Problem description >>
Would you restate the entries below word for word, leaving out the images?

(Saved data entries)
=== Begin Enclosure ===

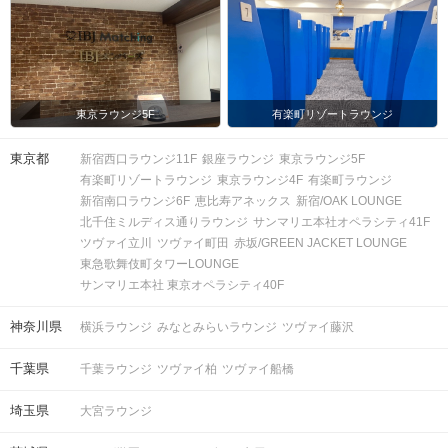
っては男女差が変動する場合がござい
ます。
スマートフォン・顔写真付きの身分証
（運転免許証、マイナンバーカード、
持ち物
東京ラウンジ5F
有楽町リゾートラウンジ
パスポートなど）
東京都
新宿西口ラウンジ11F
銀座ラウンジ
東京ラウンジ5F
お食事
ソフトドリンク付き
飲み物
有楽町リゾートラウンジ
東京ラウンジ4F
有楽町ラウンジ
新宿南口ラウンジ6F
恵比寿アネックス
新宿/OAK LOUNGE
北千住ミルディス通りラウンジ
サンマリエ本社オペラシティ41F
清潔感のある服装でお越しください。
服装
ツヴァイ立川
ツヴァイ町田
赤坂/GREEN JACKET LOUNGE
東急歌舞伎町タワーLOUNGE
＜QRコード受付について＞
サンマリエ本社 東京オペラシティ40F
・受付前に以下①②をご対応のうえ、
ご来場ください。
神奈川県
横浜ラウンジ
みなとみらいラウンジ
ツヴァイ藤沢
完了していない場合は、ご参加いた
注意事項
だけません。
千葉県
千葉ラウンジ
ツヴァイ柏
ツヴァイ船橋
①公式アプリのダウンロード ・ログイ
ン
埼玉県
大宮ラウンジ
②本人確認書類の事前アップロード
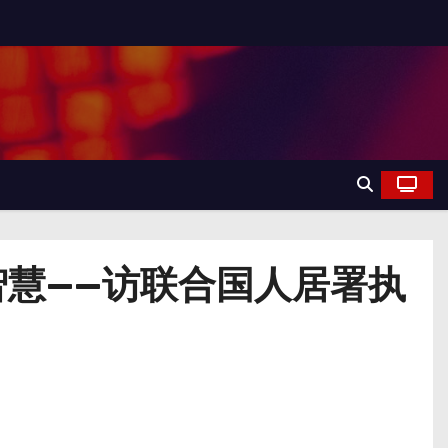
慧——访联合国人居署执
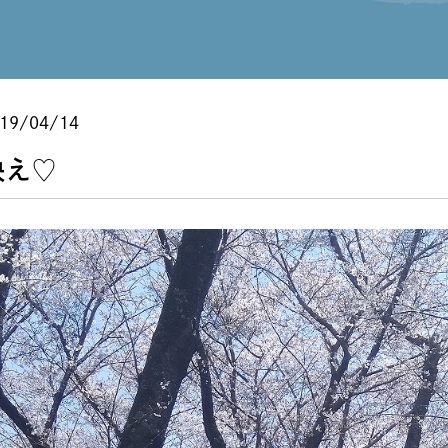
19/04/14
映え♡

=== End Enclosure ===

Written solution >>
っては男女差が変動する場合がござい
ます。
スマートフォン・顔写真付きの身分証
（運転免許証、マイナンバーカード、
持ち物
東京ラウンジ5F
有楽町リゾートラウンジ
パスポートなど）
東京都
新宿西口ラウンジ11F
銀座ラウンジ
東京ラウンジ5F
お食事
ソフトドリンク付き
飲み物
有楽町リゾートラウンジ
東京ラウンジ4F
有楽町ラウンジ
新宿南口ラウンジ6F
恵比寿アネックス
新宿/OAK LOUNGE
北千住ミルディス通りラウンジ
サンマリエ本社オペラシティ41F
清潔感のある服装でお越しください。
服装
ツヴァイ立川
ツヴァイ町田
赤坂/GREEN JACKET LOUNGE
東急歌舞伎町タワーLOUNGE
＜QRコード受付について＞
サンマリエ本社 東京オペラシティ40F
・受付前に以下①②をご対応のうえ、
ご来場ください。
神奈川県
横浜ラウンジ
みなとみらいラウンジ
ツヴァイ藤沢
完了していない場合は、ご参加いた
注意事項
だけません。
千葉県
千葉ラウンジ
ツヴァイ柏
ツヴァイ船橋
①公式アプリのダウンロード ・ログイ
ン
埼玉県
大宮ラウンジ
②本人確認書類の事前アップロード
慧——访联合国人居署执
19/04/14
映え♡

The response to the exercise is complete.